*MATERIAL FOR THIS EXERCISE*
......

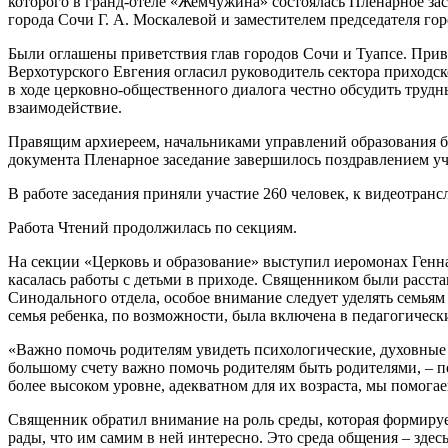
которого в гранд-отеле «Жемчужина» состоялась Пленарное з
города Сочи Г. А. Москалевой и заместителем председателя гор
Были оглашены приветствия глав городов Сочи и Туапсе. Прив
Верхотурского Евгения огласил руководитель сектора приходс
в ходе церковно-общественного диалога честно обсудить трудн
взаимодействие.
Правящим архиереем, начальниками управлений образования б
документа Пленарное заседание завершилось поздравлением уч
В работе заседания приняли участие 260 человек, к видеотран
Работа Чтений продолжилась по секциям.
На секции «Церковь и образование» выступил иеромонах Генн
касалась работы с детьми в приходе. Священником были расста
Синодального отдела, особое внимание следует уделять семьям 
семья ребенка, по возможности, была включена в педагогическ
«Важно помочь родителям увидеть психологические, духовные 
большому счету важно помочь родителям быть родителями, – по
более высоком уровне, адекватном для их возраста, мы помога
Священник обратил внимание на роль среды, которая формирует
рады, что им самим в ней интересно. Это среда общения – здес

......

*WORK TASK*
Write out the material above again, word for word, minus its pictures.

*OUTPUT BELOW*
которого в гранд-отеле «Жемчужина» состоялась Пленарное з
города Сочи Г. А. Москалевой и заместителем председателя гор
Были оглашены приветствия глав городов Сочи и Туапсе. Прив
Верхотурского Евгения огласил руководитель сектора приходс
в ходе церковно-общественного диалога честно обсудить трудн
взаимодействие.
Правящим архиереем, начальниками управлений образования б
документа Пленарное заседание завершилось поздравлением уч
В работе заседания приняли участие 260 человек, к видеотран
Работа Чтений продолжилась по секциям.
На секции «Церковь и образование» выступил иеромонах Генн
касалась работы с детьми в приходе. Священником были расста
Синодального отдела, особое внимание следует уделять семьям 
семья ребенка, по возможности, была включена в педагогическ
«Важно помочь родителям увидеть психологические, духовные 
большому счету важно помочь родителям быть родителями, – по
более высоком уровне, адекватном для их возраста, мы помога
Священник обратил внимание на роль среды, которая формирует
рады, что им самим в ней интересно. Это среда общения – здес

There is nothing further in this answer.